From the entries below, copy every line that has the word "Billy".
━━━
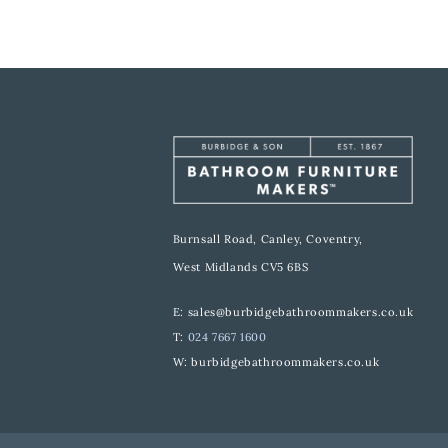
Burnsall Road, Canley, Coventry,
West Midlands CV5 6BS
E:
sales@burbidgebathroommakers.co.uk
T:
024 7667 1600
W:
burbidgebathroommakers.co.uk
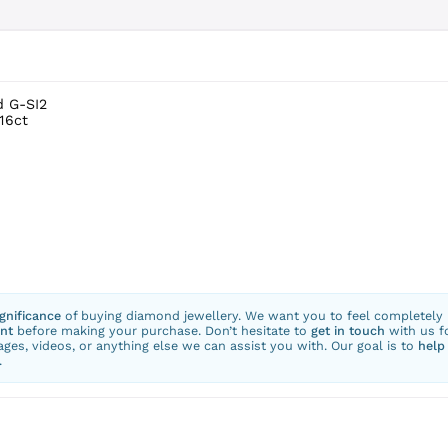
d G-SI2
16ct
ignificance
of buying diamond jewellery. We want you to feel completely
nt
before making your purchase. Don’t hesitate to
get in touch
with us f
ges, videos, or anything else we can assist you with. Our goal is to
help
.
━━━
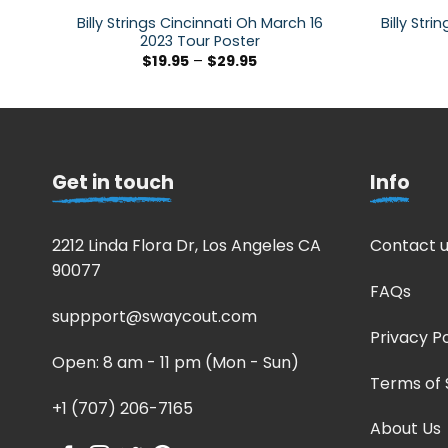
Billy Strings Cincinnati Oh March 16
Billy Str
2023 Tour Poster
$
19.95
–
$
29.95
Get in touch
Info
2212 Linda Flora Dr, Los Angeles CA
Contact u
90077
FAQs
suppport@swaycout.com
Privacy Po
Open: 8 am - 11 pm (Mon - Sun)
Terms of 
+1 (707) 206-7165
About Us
━━━
### Expected answer
Billy Strings Cincinnati Oh March 16
Billy Str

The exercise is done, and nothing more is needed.